__YOUR ASSIGNMENT__. Only the lines below starting at the one containing "Mercado em Movimento" and ending at the one containing "Tábuas de Marés em João Pessoa" belong in the answer, each copied exactly.

__Extracted data entries__.

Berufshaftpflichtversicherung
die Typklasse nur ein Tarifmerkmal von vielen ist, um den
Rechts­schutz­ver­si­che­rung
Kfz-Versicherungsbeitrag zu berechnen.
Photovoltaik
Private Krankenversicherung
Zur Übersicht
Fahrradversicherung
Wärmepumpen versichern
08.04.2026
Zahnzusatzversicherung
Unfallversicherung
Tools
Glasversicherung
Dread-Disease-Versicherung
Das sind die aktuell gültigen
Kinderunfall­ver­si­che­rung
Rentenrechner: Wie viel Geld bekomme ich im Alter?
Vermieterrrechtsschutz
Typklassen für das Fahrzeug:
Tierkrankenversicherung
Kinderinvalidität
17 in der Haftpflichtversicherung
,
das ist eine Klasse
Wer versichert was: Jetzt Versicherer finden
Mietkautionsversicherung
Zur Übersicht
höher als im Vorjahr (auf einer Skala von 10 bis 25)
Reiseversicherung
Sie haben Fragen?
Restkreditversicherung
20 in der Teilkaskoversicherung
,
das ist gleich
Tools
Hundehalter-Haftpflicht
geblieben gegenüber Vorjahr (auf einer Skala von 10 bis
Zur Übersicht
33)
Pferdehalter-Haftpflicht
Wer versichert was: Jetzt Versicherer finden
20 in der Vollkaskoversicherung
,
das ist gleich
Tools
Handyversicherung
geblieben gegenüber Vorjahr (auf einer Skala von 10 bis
...
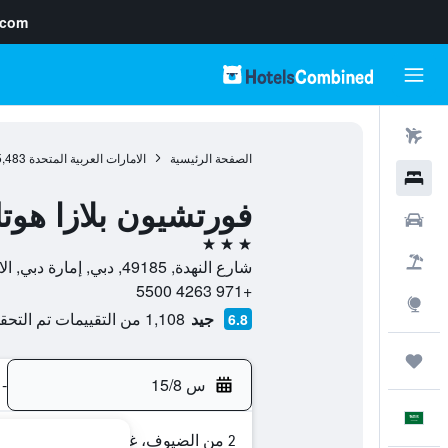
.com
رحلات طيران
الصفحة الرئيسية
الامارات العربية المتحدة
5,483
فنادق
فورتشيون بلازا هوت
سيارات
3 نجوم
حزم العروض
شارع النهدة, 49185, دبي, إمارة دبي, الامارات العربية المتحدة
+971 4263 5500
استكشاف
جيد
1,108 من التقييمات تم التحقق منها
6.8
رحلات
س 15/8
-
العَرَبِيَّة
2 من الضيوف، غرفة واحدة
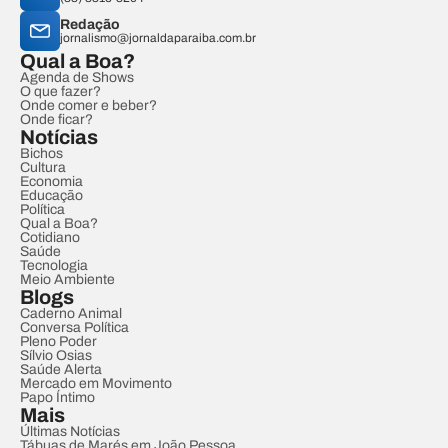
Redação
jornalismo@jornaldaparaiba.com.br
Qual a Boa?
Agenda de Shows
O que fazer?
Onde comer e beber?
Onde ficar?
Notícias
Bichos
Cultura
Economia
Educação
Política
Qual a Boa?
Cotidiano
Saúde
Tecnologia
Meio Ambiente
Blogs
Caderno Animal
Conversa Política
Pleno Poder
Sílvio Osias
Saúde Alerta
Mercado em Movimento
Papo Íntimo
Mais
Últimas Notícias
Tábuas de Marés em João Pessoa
==
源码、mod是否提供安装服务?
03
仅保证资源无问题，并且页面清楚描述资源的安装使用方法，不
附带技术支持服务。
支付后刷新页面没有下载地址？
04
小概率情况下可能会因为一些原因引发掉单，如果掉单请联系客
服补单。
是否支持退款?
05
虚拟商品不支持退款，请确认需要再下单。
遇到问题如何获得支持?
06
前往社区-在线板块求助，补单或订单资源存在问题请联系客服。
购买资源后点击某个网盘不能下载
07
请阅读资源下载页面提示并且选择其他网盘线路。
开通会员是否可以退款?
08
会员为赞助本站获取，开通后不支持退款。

__ANSWER TO THIS TASK__.
Mercado em Movimento
Papo Íntimo
Mais
Últimas Notícias
Tábuas de Marés em João Pessoa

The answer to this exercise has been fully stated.